== EXERCISE DIRECTIONS ==
Copy all lines below that use the word "Checker".

== ENTRIES PROVIDED ==
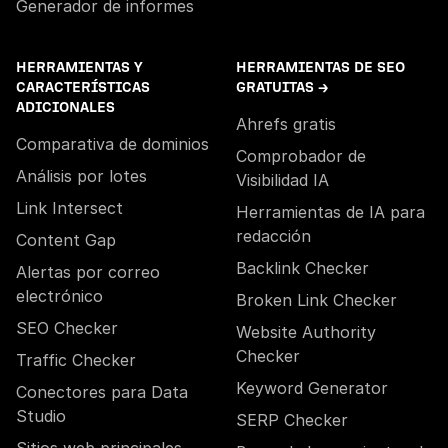
Generador de informes
HERRAMIENTAS Y
HERRAMIENTAS DE SEO
CARACTERÍSTICAS
GRATUITAS →
ADICIONALES
Ahrefs gratis
Comparativa de dominios
Comprobador de
Análisis por lotes
Visibilidad IA
Link Intersect
Herramientas de IA para
redacción
Content Gap
Backlink Checker
Alertas por correo
electrónico
Broken Link Checker
SEO Checker
Website Authority
Checker
Traffic Checker
Keyword Generator
Conectores para Data
Studio
SERP Checker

== EXPECTED ANSWER ==
Backlink Checker
Broken Link Checker
SEO Checker
Checker
Traffic Checker
SERP Checker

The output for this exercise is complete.